I have 2 instantiations of vassal running, 2 different versions of vassal running from separate
terminal windows in Debian Linux running separate versions of java (3.5.8 vs. 3.2.17). I have about 4 different games running and leave them running for days on end while i play by email or in between online sessions with my opponents. I have an Intel I5 with 8 GB or ram and sufficient swap space to accomodate that and more. The processor is about a 2 GHz (oh, 1.something really).
What often happens, I keep the games minimized and only open them up for play once in a while. If it has been several days it seems to take many, many minutes to activate the game and resume computer operations for often, while it is bring the game back into memory (or whatever java / the jvm is doing) that game window is dead, no response to other mouse operations.
When I look at what processes and programs are running, I usually see many threads within the jvm running.
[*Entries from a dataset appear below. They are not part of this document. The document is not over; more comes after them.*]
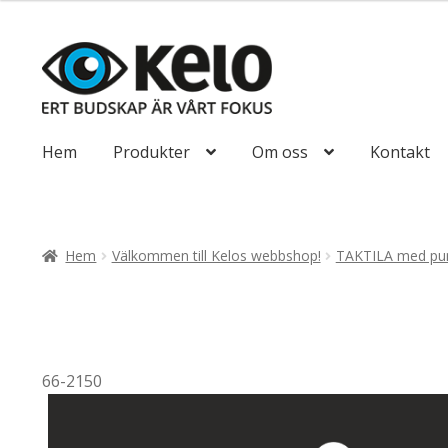
till
647,50kr518
Hoppa
Hoppa
till
till
navigering
innehåll
Hem
Produkter
Om oss
Kontakt
Hem
Välkommen till Kelos webbshop!
TAKTILA med pun
66-2150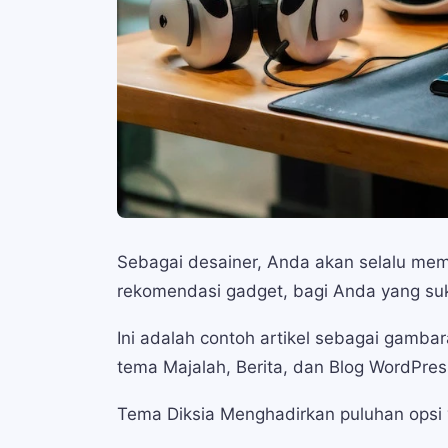
Sebagai desainer, Anda akan selalu memb
rekomendasi gadget, bagi Anda yang su
Ini adalah contoh artikel sebagai gamb
tema Majalah, Berita, dan Blog WordPres
Tema Diksia Menghadirkan puluhan opsi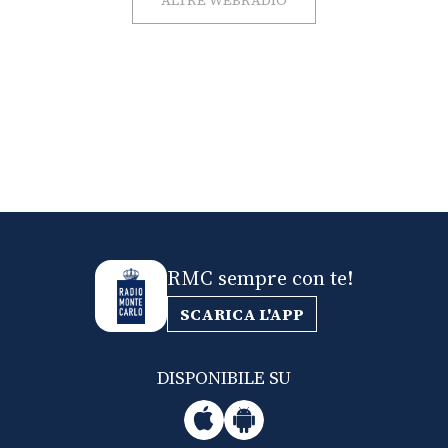
ALTRE WEBRADIO
RMC sempre con te!
SCARICA L'APP
DISPONIBILE SU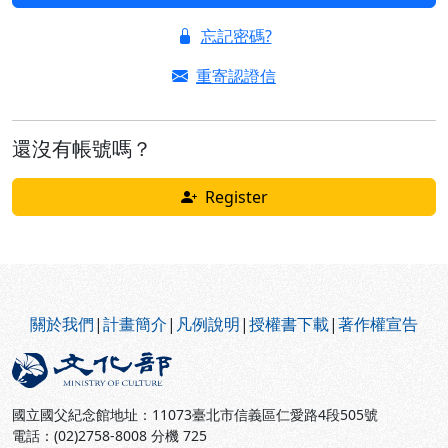
忘記密碼?
重寄認證信
還沒有帳號嗎？
Register
:::
關於我們
|
計畫簡介
|
凡例說明
|
授權書下載
|
著作權宣告
國立國父紀念館地址：11073臺北市信義區仁愛路4段505號
電話：(02)2758-8008 分機 725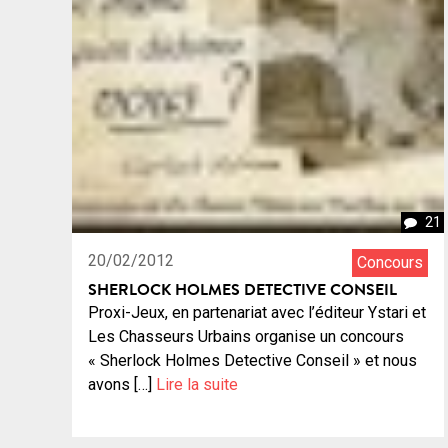
21
20/02/2012
Concours
SHERLOCK HOLMES DETECTIVE CONSEIL
Proxi-Jeux, en partenariat avec l’éditeur Ystari et
Les Chasseurs Urbains organise un concours
« Sherlock Holmes Detective Conseil » et nous
avons […]
Lire la suite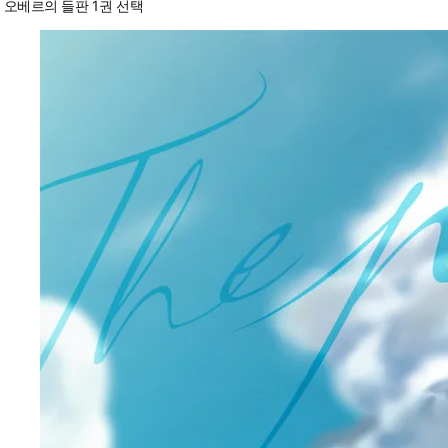
오베르의 들판 1권 선택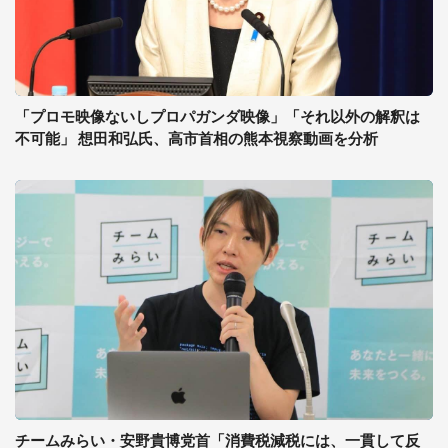
「プロモ映像ないしプロパガンダ映像」「それ以外の解釈は
不可能」 想田和弘氏、高市首相の熊本視察動画を分析
チームみらい・安野貴博党首「消費税減税には、一貫して反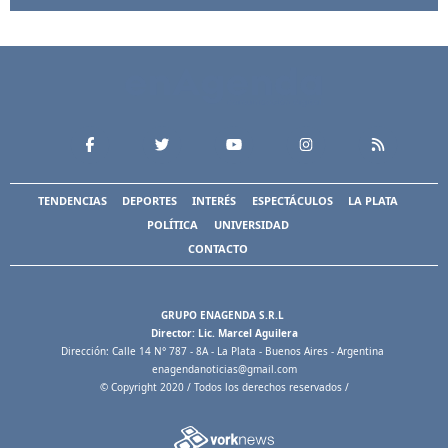
TENDENCIAS
DEPORTES
INTERÉS
ESPECTÁCULOS
LA PLATA
POLÍTICA
UNIVERSIDAD
CONTACTO
GRUPO ENAGENDA S.R.L
Director: Lic. Marcel Aguilera
Dirección: Calle 14 N° 787 - 8A - La Plata - Buenos Aires - Argentina
enagendanoticias@gmail.com
© Copyright 2020 / Todos los derechos reservados /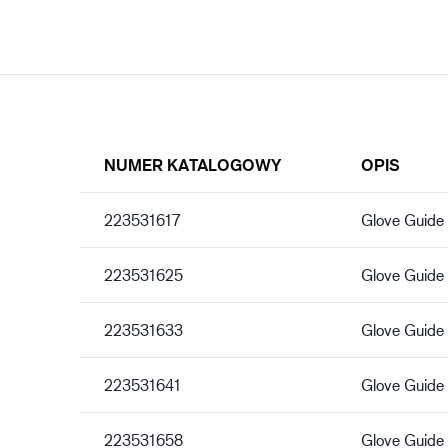
NUMER KATALOGOWY
OPIS
223531617
Glove Guide
223531625
Glove Guide
223531633
Glove Guide
223531641
Glove Guide
223531658
Glove Guide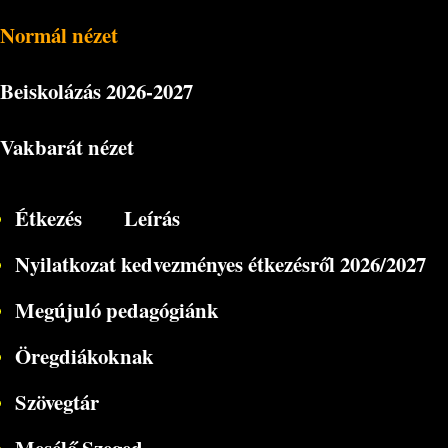
Normál nézet
Beiskolázás
2026-2027
Vakbarát nézet
Étkezés
Leírás
Nyilatkozat kedvezményes étkezésről 2026/2027
Megújuló pedagógiánk
Öregdiákoknak
Szövegtár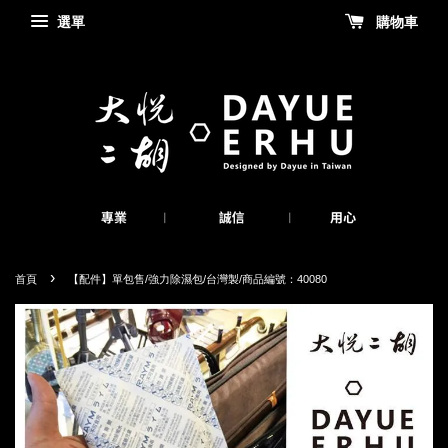
選單
購物車
›
首頁
【配件】單包售/強力除濕包/台灣製/商品編號：40080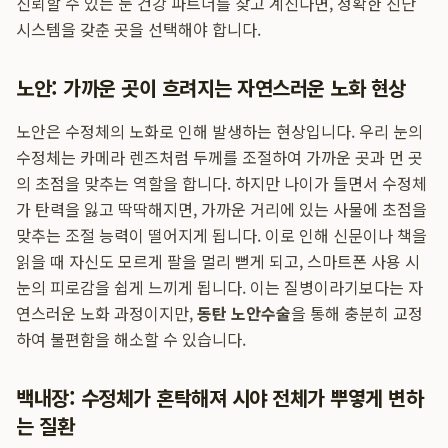
신뢰할 수 있는 눈 건강 파트너를 찾고 계신다면, 정확한 진단
시스템을 갖춘 곳을 선택해야 합니다.
노안: 가까운 곳이 흐려지는 자연스러운 노화 현상
노안은 수정체의 노화로 인해 발생하는 현상입니다. 우리 눈의
수정체는 카메라 렌즈처럼 두께를 조절하여 가까운 곳과 먼 곳
의 초점을 맞추는 역할을 합니다. 하지만 나이가 들면서 수정체
가 탄력을 잃고 딱딱해지면, 가까운 거리에 있는 사물에 초점을
맞추는 조절 능력이 떨어지게 됩니다. 이로 인해 신문이나 책을
읽을 때 자신도 모르게 팔을 멀리 뻗게 되고, 스마트폰 사용 시
눈의 피로감을 쉽게 느끼게 됩니다. 이는 질병이라기보다는 자
연스러운 노화 과정이지만,
동탄 노안수술
을 통해 충분히 교정
하여 불편함을 해소할 수 있습니다.
백내장: 수정체가 혼탁해져 시야 전체가 뿌옇게 변하
는 질환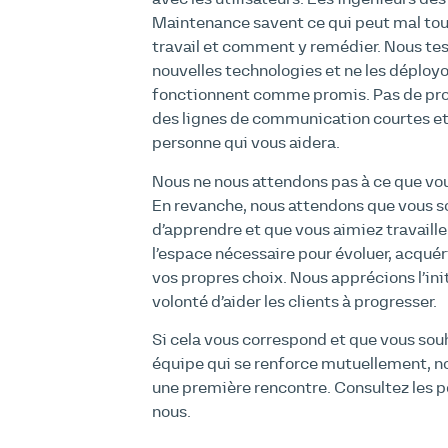
Maintenance savent ce qui peut mal tour
travail et comment y remédier. Nous t
nouvelles technologies et ne les déployo
fonctionnent comme promis. Pas de pro
des lignes de communication courtes et 
personne qui vous aidera.
Nous ne nous attendons pas à ce que vou
En revanche, nous attendons que vous s
d’apprendre et que vous aimiez travaille
l’espace nécessaire pour évoluer, acquér
vos propres choix. Nous apprécions l’ini
volonté d’aider les clients à progresser.
Si cela vous correspond et que vous souh
équipe qui se renforce mutuellement, no
une première rencontre. Consultez les 
nous.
So, I am speculating that java is the real culprit here, but exactly what it is doing I don’t know. Do I have to just live with this kind of lagginess, given the way I use my system? Or is there something inside VASSAL that could be done to reduce the amount of time spent waiting on its performance?
I’m mostly curious if this is something common and being looked at currently by VASSAL engine developers.
My second question (being a retired software developer), is, has the VASSAL engine code gone through any performance optimization rounds of developement ? Just curious.
Yes, several times over the years. E.g., new in 3.5.4 was the results of a major effort to eliminate duplicate or improperly retained objects.
The simplest solution might be to close your game and reopen it.
My guess is that what you’re seeing is Java’s heap being swapped back in to RAM after having been swapped out to disk. That’s likely to be slow, but it’s not due to anything in our code.
I suspected the swapping behavior is the most likely culprit, but thought I’d ask about VASSAL optimization, just out of curiosity.